ATA, Cargo and Non-Scheduled Carriers Pull Out All Stops to Pressure White House to Back Down on Babbitt and LaHood’s Top Safety Priority

Buffalo, New York- September 6, 2011 – With the White House seemingly in gridlock and already late in meeting a Congressional deadline for issuing a new pilot flight and duty time regulation, the ‘Families of Continental Flight 3407’ lashed out at the airline industry and its lobbying arm for their continued efforts to fight this critical safety initiative.


“Once again, we see what a David-and-Goliath struggle we face trying to address some of the glaring safety gaps in our aviation system,” stated Scott Maurer of Moore, South Carolina, who lost his 30 year old daughter Lorin. “The industry had free reign for all those years, and now when someone tries to rectify an issue, they trot out all their lobbyists with their fancy charts and one-sided statistics and cry wolf. First they tried to use campaign contributions and political influence to get Congress to do their bidding. When that didn’t work, now they are wearing out the Office of Management and Budget with meeting after meeting. It is absolutely shameful that they are fighting tooth-and-nail against such a common-sense safety reform, while the little people like us on the side of safety have no chance of matching their immense resources.”

Reducing pilot fatigue has been at the top of the NTSB’s Most Wanted List for over twenty years, and the FAA has been attempting to rewrite its archaic pilot scheduling guidelines for nearly as long.

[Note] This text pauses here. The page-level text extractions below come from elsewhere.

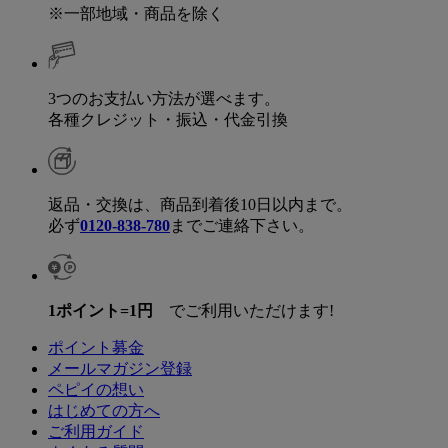
※一部地域・商品を除く
3つのお支払い方法が選べます。
各種クレジット・振込・代金引換
返品・交換は、商品到着後10日以内まで。
必ず
0120-838-780
までご連絡下さい。
1ポイント=1円
でご利用いただけます!
ポイント募金
メールマガジン登録
ペピイの想い
はじめての方へ
ご利用ガイド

Every effort to-date has been essentially neutralized by industry opposition. In the aftermath of the crash of Flight 3407 in February 2009, Secretary of Transportation Ray LaHood and FAA Administrator Randy Babbitt made issuing new science-based scheduling requirements their top priority. Congress with a rare nearly unanimous vote agreed, and mandated that new flight and duty time regulations be published by August 1, 2011, a date that has come and gone as the proposed final rule sits with the Administration’s Office of Management and Budget.

“If there was a simple, cost-free, and painless solution to this problem, it would have been implemented years ago,” added Susan Bourque of East Aurora, New York, who lost her sister and prominent 9/11 widow and activist Beverly Eckert. “The reality of the situation is that there is going to have to be shared sacrifice among the carriers, pilots, and even passengers to achieve these critical reforms, but we paid the ultimate price in learning that safety must always come first. There is flexibility within these guidelines to allow carriers to meet their different operational requirements, but they refuse to acknowledge that framework. Meanwhile, we have regional airline pilots getting stretched to the limit with potentially high-risk schedules, and these carriers are doing everything they can to obstruct this process and kick the can down the road for another ten or fifteen years. Twenty years has been way too long already; we are counting on the Administration to stand up to this bullying and do the right thing for safety.”